In response to special issues, the jury found that all of the disputed items of property were the separate property of the husband. The trial court granted the wife's motion to disregard the jury's answers on the ground that there was insufficient evidence to rebut the presumption of community. Among the findings disregarded in the decree was a finding that the community property should be divided 70 percent to the husband and 30 percent to the wife. Instead, the court found that the division should be 59.5 percent to the husband and 40.5 percent to the wife. Both parties complain of this division.
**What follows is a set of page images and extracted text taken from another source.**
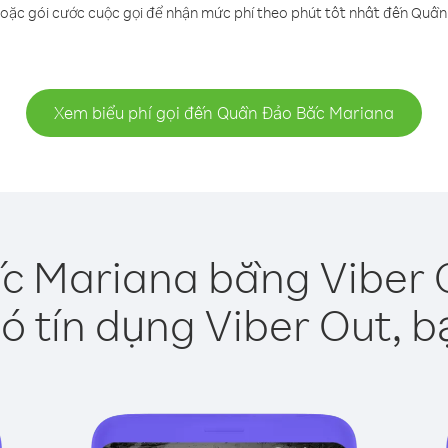
hoặc gói cước cuộc gọi để nhận mức phí theo phút tốt nhất đến Quầ
Xem biểu phí gọi đến Quần Đảo Bắc Mariana
c Mariana bằng Viber O
ó tín dụng Viber Out, b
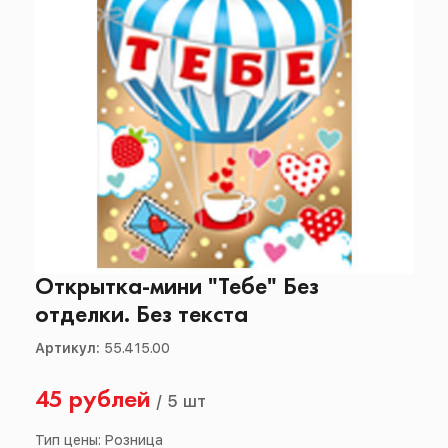
Открытка-мини "Тебе" Без
отделки. Без текста
Артикул:
55.415.00
45 рублей
/
5 шт
Тип цены: Розница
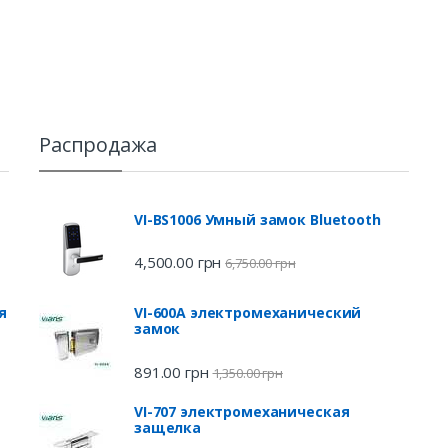
Распродажа
VI-BS1006 Умный замок Bluetooth
4,500.00
грн
6,750.00
грн
я
VI-600A электромеханический
замок
891.00
грн
1,350.00
грн
VI-707 электромеханическая
защелка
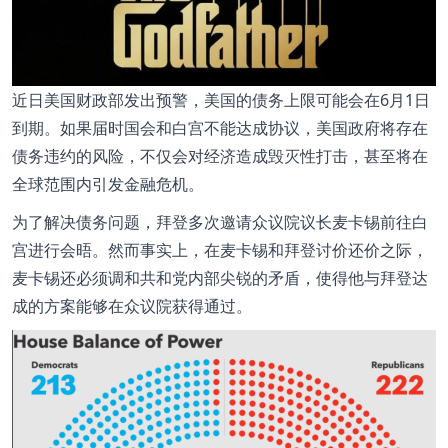
近日美国财政部发出预警，美国的债务上限可能会在6月1日
到期。如果届时国会和白宫不能达成协议，美国政府将存在
债务违约的风险，不仅会对经济造成毁灭性打击，甚至将在
全球范围内引发金融危机。
为了解决债务问题，拜登多次邀请众议院议长麦卡锡前往白
宫进行会晤。然而事实上，在麦卡锡和拜登讨价还价之际，
麦卡锡还必须调和共和党内部尖锐的矛盾，使得他与拜登达
成的方案能够在众议院获得通过。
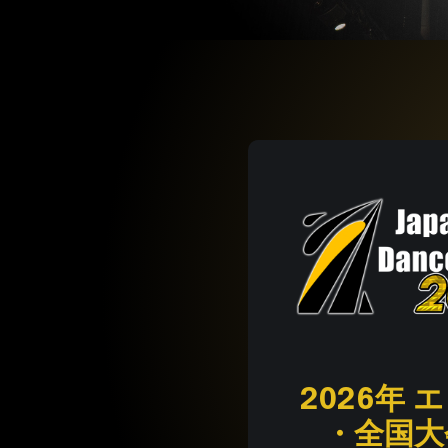
2026年
エ
・全国大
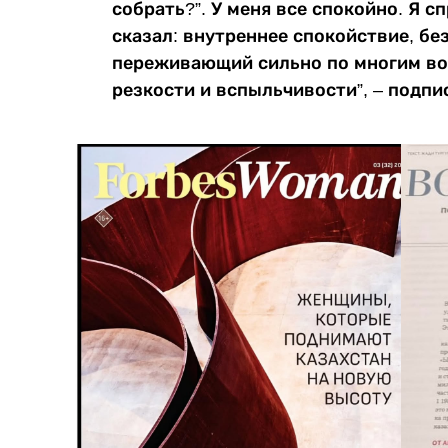
собрать?”. У меня все спокойно. Я с
сказал: внутреннее спокойствие, бе
переживающий сильно по многим воп
резкости и вспыльчивости”, – подпи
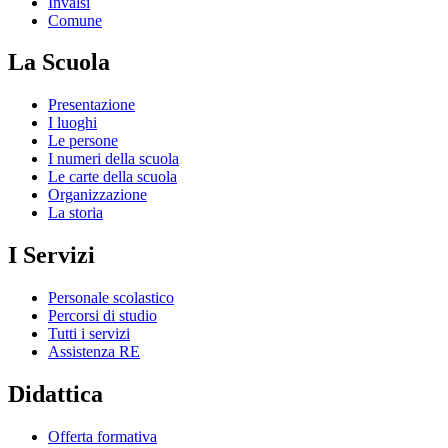
Invalsi
Comune
La Scuola
Presentazione
I luoghi
Le persone
I numeri della scuola
Le carte della scuola
Organizzazione
La storia
I Servizi
Personale scolastico
Percorsi di studio
Tutti i servizi
Assistenza RE
Didattica
Offerta formativa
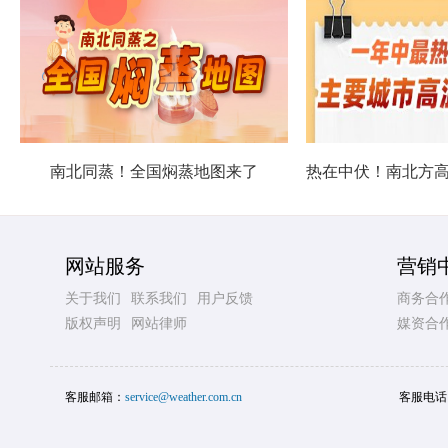
南北同蒸！全国焖蒸地图来了
网站服务
营销
关于我们
联系我们
用户反馈
商务合
版权声明
网站律师
媒资合
客服邮箱：
service@weather.com.cn
客服电话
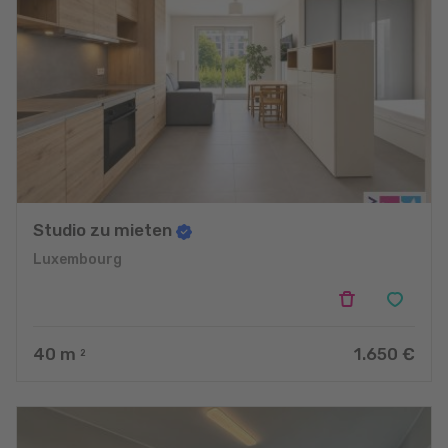
Studio zu mieten
Luxembourg
40
m
1.650 €
2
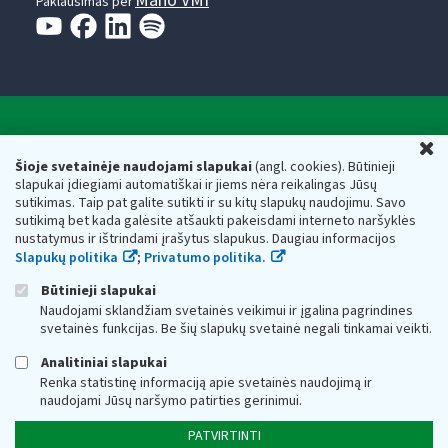
Mano VMI
Paklausimas per
Valstybinė mokesčių inspekcija prie Lietuvos
U
Respublikos finansų ministerijos
Šioje svetainėje naudojami slapukai
(angl. cookies). Būtinieji
slapukai įdiegiami automatiškai ir jiems nėra reikalingas Jūsų
Biudžetinė įstaiga. Juridinio asmens kodas — 188659752,
sutikimas. Taip pat galite sutikti ir su kitų slapukų naudojimu. Savo
adresas: Vasario 16-osios g. 14, 01107 Vilnius, Lietuva, el.paštas:
sutikimą bet kada galėsite atšaukti pakeisdami interneto naršyklės
vmi@vmi.lt
, E. pristatymo dėžutės adresas 188659752
nustatymus ir ištrindami įrašytus slapukus. Daugiau informacijos
Duomenys apie Valstybinę mokesčių inspekciją prie Lietuvos
Slapukų politika
;
Privatumo politika.
Respublikos finansų ministerijos kaupiami ir saugomi Juridinių
asmenų registre
Būtinieji slapukai
Naudojami sklandžiam svetainės veikimui ir įgalina pagrindines
svetainės funkcijas. Be šių slapukų svetainė negali tinkamai veikti.
Analitiniai slapukai
Renka statistinę informaciją apie svetainės naudojimą ir
naudojami Jūsų naršymo patirties gerinimui.
PATVIRTINTI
The husband also complains of certain "findings of fact and conclusions of law" which the court recited in the decree.
We agree that the evidence is sufficient to support the jury's finding that the Humble stock was purchased with Pat Holloway's separate funds and was, therefore, his separate property. Holloway testified that he paid for his initial subscription to the stock by a check drawn on an account in the Republic National Bank styled "Pat S. Holloway Oil & Gas Account," which was opened in 1969 or 1970 for the purpose of depositing income received from royalty interests given to him by his family so that funds subject to the depletion allowance could be kept separate from his earnings from his law practice and could easily be accounted for in income tax reporting. No salaries or legal earnings, he said, were deposited in this account before 1979. All deposits, he said, were made by his wife Robbie, who acted as his bookkeeper, and she was instructed to deposit only separate royalty monies in this account. His initial subscription to stock in Humble Exploration Company was paid in 1974 by a check *56 drawn on this account, as was his acquisition of additional stock in 1975.[1]
A photocopy of the check used for the first of these purchases was offered in evidence over Robbie's objection that the original had not been produced or accounted for. Since there is no contention that the copy was not accurate, it was admissible under article 3731c of the Texas Revised Civil Statutes (Vernon Supp.1982-83), which provides that such a copy is admissible without accounting for absence of the original "where there is no bona fide dispute as to its being an accurate reproduction of the original."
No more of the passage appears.